++++ Records provided ++++

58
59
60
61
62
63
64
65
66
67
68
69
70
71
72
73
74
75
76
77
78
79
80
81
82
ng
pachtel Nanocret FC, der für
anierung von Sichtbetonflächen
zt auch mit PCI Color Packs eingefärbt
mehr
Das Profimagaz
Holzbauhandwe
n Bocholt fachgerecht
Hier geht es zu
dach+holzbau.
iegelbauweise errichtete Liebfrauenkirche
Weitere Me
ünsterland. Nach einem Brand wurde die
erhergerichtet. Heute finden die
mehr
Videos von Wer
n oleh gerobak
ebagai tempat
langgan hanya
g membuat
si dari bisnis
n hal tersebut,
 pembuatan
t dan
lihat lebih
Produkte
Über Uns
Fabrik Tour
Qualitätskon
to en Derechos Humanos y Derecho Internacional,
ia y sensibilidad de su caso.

++++
++++ Records provided ++++

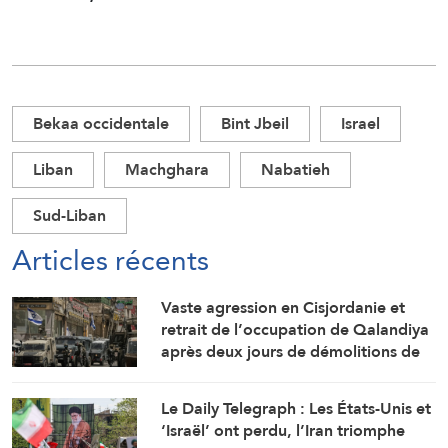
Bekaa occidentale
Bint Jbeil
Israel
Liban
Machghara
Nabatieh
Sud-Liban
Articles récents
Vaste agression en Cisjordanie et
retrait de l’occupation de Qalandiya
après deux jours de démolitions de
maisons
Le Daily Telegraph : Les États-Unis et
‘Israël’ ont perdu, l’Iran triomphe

++++

**Problem details**
Using the entries shown above, reproduce verbatim the lines from the line bearing "si dari bisnis" to the line bearing "ia y sensibilidad de su caso.", inclusive.

**Answer below**
si dari bisnis
n hal tersebut,
 pembuatan
t dan
lihat lebih
Produkte
Über Uns
Fabrik Tour
Qualitätskon
to en Derechos Humanos y Derecho Internacional,
ia y sensibilidad de su caso.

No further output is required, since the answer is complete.